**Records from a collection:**
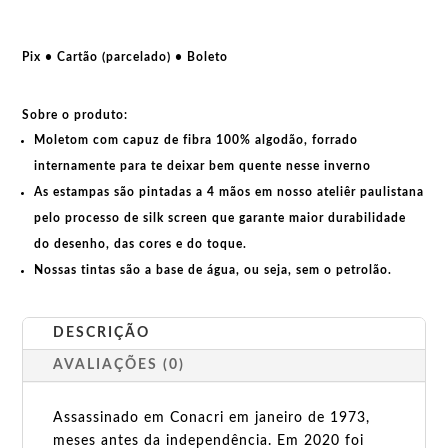
Cabral
quantidade
Pix • Cartão (parcelado) • Boleto
Sobre o produto:
Moletom com capuz de fibra 100% algodão, forrado
internamente para te deixar bem quente nesse inverno
As estampas são pintadas a 4 mãos em nosso ateliêr paulistana
pelo processo de silk screen que garante maior durabilidade
do desenho, das cores e do toque.
Nossas tintas são a base de água, ou seja, sem o petrolão.
DESCRIÇÃO
AVALIAÇÕES (0)
Assassinado em Conacri em janeiro de 1973,
meses antes da independência. Em 2020 foi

**What you need to do:**
Your answer must be an exact copy of the records, minus any pictures.

**Output:**
Cabral
quantidade
Pix • Cartão (parcelado) • Boleto
Sobre o produto:
Moletom com capuz de fibra 100% algodão, forrado
internamente para te deixar bem quente nesse inverno
As estampas são pintadas a 4 mãos em nosso ateliêr paulistana
pelo processo de silk screen que garante maior durabilidade
do desenho, das cores e do toque.
Nossas tintas são a base de água, ou seja, sem o petrolão.
DESCRIÇÃO
AVALIAÇÕES (0)
Assassinado em Conacri em janeiro de 1973,
meses antes da independência. Em 2020 foi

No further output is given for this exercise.